Christoph Merian Stiftung

Einleitung

Illustration Lalita Lupina

Neue Publikationsreihe zu sozialen Themen

Mit der Publikation «Soziale Handlungsfelder in der Stadt Basel: Bedarfsanalyse der Christoph Merian Stiftung» (2017) und der Studie zur Obdachlosigkeit in Basel-Stadt «(K)ein Daheim» (2019) wollte die Christoph Merian Stiftung (CMS) in den vergangenen Jahren sozialpolitisches Wissen generieren, den Handlungsbedarf eruieren und Empfehlungen formulieren – dies in erster Linie für die eigene Förderstrategie, aber auch für die breite interessierte Öffentlichkeit. In der Zwischenzeit sind wir zur Überzeugung gelangt, dass es für das «Soziale Basel» weitere Analysen und Aufklärungsarbeit braucht und lancieren deshalb mit dieser Publikation zum Thema Schulden eine neue Reihe.
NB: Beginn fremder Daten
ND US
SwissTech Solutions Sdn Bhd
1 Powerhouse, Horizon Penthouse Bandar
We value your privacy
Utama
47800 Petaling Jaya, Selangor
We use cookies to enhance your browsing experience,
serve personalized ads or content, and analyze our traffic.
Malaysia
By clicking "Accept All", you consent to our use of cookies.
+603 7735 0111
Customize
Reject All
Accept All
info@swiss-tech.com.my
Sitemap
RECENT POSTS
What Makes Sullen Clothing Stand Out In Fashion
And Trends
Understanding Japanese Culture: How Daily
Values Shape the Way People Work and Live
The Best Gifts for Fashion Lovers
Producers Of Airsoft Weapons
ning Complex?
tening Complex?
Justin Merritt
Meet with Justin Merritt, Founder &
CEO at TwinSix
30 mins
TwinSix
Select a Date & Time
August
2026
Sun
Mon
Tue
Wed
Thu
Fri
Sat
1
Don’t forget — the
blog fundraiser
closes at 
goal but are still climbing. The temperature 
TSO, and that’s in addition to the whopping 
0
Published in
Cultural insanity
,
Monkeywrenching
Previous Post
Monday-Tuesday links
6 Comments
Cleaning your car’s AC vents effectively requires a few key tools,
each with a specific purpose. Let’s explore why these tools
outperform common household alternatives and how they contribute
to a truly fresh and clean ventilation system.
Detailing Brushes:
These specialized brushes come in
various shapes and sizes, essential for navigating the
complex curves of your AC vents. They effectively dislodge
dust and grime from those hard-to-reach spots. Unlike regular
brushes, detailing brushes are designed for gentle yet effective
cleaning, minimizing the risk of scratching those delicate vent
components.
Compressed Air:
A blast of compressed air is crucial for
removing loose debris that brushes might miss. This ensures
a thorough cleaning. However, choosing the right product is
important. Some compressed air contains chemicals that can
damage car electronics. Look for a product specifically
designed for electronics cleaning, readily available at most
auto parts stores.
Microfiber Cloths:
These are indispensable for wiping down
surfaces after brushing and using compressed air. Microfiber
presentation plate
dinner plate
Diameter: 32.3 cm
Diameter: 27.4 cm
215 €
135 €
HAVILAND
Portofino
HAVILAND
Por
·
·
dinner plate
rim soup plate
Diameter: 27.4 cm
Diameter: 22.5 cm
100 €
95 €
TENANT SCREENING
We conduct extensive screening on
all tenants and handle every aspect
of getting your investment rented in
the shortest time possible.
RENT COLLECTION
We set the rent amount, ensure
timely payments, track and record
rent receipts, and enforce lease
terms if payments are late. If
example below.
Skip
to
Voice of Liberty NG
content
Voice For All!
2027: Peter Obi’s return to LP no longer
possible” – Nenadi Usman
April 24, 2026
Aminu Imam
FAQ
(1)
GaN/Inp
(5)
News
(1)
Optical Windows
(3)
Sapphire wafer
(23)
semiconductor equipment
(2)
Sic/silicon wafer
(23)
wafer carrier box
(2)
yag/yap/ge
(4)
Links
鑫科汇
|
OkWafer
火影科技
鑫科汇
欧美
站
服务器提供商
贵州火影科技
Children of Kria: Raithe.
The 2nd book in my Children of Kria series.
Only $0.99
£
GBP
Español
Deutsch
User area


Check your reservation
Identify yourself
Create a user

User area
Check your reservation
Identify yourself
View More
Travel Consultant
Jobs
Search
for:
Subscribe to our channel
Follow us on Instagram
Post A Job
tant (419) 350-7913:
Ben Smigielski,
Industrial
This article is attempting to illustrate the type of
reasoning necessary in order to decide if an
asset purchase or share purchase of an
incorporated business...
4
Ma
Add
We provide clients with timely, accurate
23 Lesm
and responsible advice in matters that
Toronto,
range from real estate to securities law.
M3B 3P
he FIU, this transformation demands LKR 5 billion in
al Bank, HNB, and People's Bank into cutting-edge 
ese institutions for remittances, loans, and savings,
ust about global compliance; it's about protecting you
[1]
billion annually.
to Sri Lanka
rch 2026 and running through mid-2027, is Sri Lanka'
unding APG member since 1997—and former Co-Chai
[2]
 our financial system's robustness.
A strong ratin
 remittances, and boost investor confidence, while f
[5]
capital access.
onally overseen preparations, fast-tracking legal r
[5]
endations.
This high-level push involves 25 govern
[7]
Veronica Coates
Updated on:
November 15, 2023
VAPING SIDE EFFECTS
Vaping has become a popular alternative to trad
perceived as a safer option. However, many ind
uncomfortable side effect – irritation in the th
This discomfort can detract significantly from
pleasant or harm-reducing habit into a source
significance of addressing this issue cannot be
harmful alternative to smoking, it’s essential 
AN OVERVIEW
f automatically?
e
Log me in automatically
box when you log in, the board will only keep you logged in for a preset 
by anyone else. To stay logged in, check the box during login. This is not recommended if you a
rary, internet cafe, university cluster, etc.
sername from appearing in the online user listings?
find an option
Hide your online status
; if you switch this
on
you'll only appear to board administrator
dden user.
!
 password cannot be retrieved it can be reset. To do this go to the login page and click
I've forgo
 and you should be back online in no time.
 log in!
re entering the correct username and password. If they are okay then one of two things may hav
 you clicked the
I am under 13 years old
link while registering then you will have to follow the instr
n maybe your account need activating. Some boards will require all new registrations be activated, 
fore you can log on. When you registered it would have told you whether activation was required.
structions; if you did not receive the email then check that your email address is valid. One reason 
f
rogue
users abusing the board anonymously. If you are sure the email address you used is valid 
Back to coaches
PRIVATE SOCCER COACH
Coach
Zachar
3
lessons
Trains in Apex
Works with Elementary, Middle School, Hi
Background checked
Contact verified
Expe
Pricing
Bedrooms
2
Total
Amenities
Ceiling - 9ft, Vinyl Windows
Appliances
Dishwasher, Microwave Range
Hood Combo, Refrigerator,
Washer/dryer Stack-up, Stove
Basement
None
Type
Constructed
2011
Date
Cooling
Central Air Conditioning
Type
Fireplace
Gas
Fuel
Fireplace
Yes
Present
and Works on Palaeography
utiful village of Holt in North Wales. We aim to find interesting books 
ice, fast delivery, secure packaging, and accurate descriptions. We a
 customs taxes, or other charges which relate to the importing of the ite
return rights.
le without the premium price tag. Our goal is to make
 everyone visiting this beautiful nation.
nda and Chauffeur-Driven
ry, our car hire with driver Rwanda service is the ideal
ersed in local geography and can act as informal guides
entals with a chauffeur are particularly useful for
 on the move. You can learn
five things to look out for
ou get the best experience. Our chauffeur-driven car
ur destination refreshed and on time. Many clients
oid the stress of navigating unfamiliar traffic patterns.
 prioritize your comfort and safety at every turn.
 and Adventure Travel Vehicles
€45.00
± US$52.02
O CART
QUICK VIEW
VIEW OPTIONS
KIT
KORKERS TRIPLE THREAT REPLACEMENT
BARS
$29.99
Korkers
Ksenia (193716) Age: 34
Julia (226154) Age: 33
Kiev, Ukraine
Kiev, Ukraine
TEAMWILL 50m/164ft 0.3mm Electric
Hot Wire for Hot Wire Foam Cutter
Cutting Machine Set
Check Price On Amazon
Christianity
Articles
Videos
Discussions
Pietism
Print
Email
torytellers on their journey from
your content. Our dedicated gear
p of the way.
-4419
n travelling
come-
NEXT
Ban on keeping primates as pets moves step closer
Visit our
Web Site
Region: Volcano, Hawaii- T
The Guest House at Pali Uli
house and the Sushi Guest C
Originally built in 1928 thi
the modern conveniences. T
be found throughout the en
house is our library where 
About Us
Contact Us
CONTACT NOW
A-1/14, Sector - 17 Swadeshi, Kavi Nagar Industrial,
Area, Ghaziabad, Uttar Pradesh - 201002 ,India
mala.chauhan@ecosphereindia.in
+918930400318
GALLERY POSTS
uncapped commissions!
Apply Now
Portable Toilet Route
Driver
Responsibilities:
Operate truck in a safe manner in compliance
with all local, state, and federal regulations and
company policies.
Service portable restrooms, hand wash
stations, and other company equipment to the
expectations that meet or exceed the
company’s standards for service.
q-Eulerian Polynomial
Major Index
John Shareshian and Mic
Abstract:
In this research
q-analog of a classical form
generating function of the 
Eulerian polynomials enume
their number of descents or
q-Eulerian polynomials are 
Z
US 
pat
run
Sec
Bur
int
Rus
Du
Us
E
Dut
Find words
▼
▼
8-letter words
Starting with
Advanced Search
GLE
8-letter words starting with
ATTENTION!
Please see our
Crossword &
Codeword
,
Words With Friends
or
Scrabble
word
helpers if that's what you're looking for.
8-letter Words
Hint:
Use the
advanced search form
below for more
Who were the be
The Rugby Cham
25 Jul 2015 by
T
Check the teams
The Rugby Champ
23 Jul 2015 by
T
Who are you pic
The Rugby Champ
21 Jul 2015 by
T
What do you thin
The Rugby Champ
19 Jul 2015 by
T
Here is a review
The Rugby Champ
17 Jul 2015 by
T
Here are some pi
Die CMS will damit ganz bewusst Advocacy für soziale Themen betreiben und einen ganzheitlichen Blick auf soziale Fragestellungen ermöglichen. Ziel der Reihe ist es, Fachleute zusammenzubringen, Diskussionen zu ermöglichen, praxisnahes und praxistaugliches Fachwissen zu erarbeiten und zu vermitteln, gesellschaftspolitisch relevante Definitionen und Thesen zu wagen und Verständnis für soziale Fragen zu wecken. Das nächste Heft ist bereits in Vorbereitung, es wird dem Thema Existenzminimum gewidmet sein.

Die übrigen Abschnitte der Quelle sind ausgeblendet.